Sheikh Gumi also spoke about his ordeal. He was prevented from getting into Medina to perform the hajj, and he didn’t like the idea. From his thoughts, it could be inferred what he is not saying. What he said is not in the words he put out in his social media post. Gumi is telling Saudi Arabia that they must separate religion from politics – his politics. He is saying that whatever he says, whatever thoughts he might express, should not be separated from his religion and acts of worship. In other words, he is saying that he is not the same as his words, a position which is as contestable as it is arguable.
Gumi argues that Saudi Arabia should not stop anyone from performing their religious duties irrespective of their thoughts expressed in words, because God has asked that they must perform their religious duty. He said, “Yes, the Nigerian government is on top of it. Nigeria should stand by its principles as a free nation. Every Nigerian has the freedom of speech as long as they do not call for violence, discrimination, or ethnic cleansing. Your expressed views should not be used against somebody intending to go for worship.”
Gumi, even with all he has said and done with security, insecurity and politics in Nigeria, was appointed a member of the delegation of Nigeria’s National Hajj Commission. In other words, he went to this aborted hajj on the ticket of Nigeria and Nigerians, as a Nigerian VIP. All the negativities trailing Gumi from his persona, and all the awful reactions to his words and actions about insecurity, especially in Northern Nigeria, do not concern the Nigerian authorities.
But Saudi Arabia will not agree with Gumi’s contentions and Nigeria’s condescension.

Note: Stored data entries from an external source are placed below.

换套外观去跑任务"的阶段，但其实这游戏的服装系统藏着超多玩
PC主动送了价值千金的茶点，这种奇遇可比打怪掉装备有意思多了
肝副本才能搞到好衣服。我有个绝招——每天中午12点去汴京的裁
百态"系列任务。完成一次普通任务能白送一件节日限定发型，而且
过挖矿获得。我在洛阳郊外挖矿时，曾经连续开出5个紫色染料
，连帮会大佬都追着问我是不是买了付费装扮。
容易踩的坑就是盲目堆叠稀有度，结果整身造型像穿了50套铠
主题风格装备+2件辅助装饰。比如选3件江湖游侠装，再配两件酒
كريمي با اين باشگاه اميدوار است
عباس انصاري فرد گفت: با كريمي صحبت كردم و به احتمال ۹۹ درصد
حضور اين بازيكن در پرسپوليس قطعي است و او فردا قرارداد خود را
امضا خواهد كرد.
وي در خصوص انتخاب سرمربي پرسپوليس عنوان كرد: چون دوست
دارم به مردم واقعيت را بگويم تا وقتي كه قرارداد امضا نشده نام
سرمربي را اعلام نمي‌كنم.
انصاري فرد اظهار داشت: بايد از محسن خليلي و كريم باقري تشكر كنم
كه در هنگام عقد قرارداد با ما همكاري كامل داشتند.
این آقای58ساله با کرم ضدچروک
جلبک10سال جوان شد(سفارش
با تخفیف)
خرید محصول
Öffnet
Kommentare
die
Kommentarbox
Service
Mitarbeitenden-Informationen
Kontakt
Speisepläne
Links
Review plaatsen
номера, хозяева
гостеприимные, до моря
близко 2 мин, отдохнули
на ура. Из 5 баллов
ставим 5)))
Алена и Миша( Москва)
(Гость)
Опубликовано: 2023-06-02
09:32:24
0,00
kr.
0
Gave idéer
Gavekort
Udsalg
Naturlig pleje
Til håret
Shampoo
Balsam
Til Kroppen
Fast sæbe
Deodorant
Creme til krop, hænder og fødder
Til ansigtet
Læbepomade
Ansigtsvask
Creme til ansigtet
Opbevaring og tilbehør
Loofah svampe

They do not condone the kind of things Nigeria condones and will have none of such things which the Nigerian authorities stomach. Gumi, the victim, said that the Nigerian government had already been involved, and believes that their involvement is important because it underscores “the importance of upholding Nigeria’s sovereignty and citizens’ rights.”
Even if Gumi was barred for what he said about Saudi Arabia regarding the country’s attitude towards Israel in their now one-sided war against Palestine, it still doesn’t erase what Nigerians think about him and the insecurity in the country. He would have seen that this shows in the comments that followed the news of his deportation.
Gumi may pretend not to care about the reactions of Nigerians to him and his ways, but his reaction to the treatment he received from Saudi shows that it’s a façade after all. Saudi responded to Al Gala when he trended. Should we wait for their response to Gumi? One is a beauty, the other is not. His deportation should tell him that a child not taught at home would receive his teaching from the outside.